Our main avenue for raising public awareness is through the media. We work with journalists and other members of the media to inform them on the issues, provide accurate and timely data and connect them with stories from our member agencies and constituents. We proactively pitch stories, hold press conferences, and provide ongoing responses to news related to the homeless.
In addition to our media work, we publish online videos, factsheets, infographics, and newsletters. Our staff and Speakers Bureau also travel the state speaking directly to students and civic groups.
Voices of Homelessness Speakers Bureau
Who are the homeless? How does someone become homeless? What is their story?
Many caring Rhode Islanders know little about homelessness in Rhode Island and rarely have met someone who has experienced homelessness. The Voices of Homelessness Speakers Bureau is a group of homeless and formerly homeless individuals who are working to put a face to homelessness in Rhode Island.

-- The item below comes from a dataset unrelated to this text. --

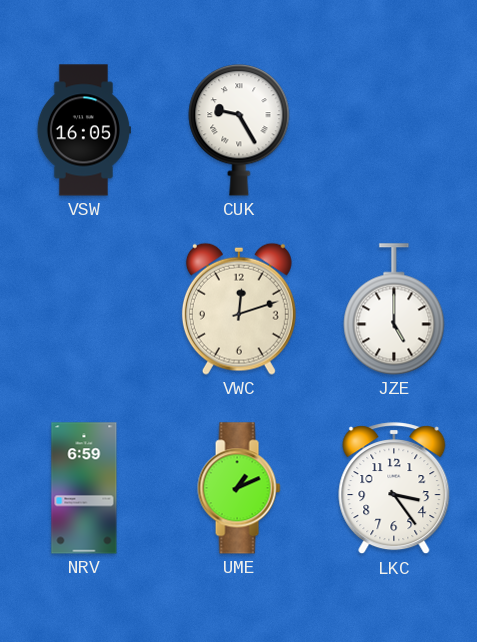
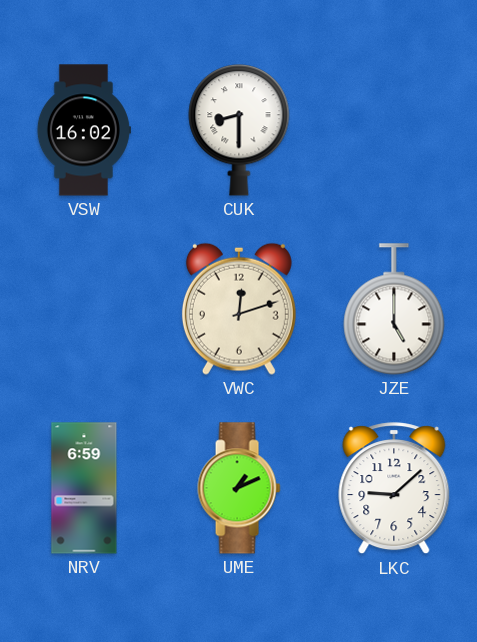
VSW: 16:05 -> 16:02
CUK: 9:25 -> 8:30
LKC: 3:24 -> 9:08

These volunteers share their stories to educate the public and increase awareness about homelessness, to dispel stereotypes, and to be a voice for compassion and change. The Speakers Bureau travels the state, speaking to students, religious and professional groups and others about their lives and their experiences with homelessness. They explain their struggles, challenges, and achievements. They tell the story of how they’ve come to be where they are and their dreams of where they are going.
These stories have proven to be a powerful tool in the effort to raise awareness and engage Rhode Islanders in the fight for more affordable housing. This year, our speakers have presented at 72 engagements across New England.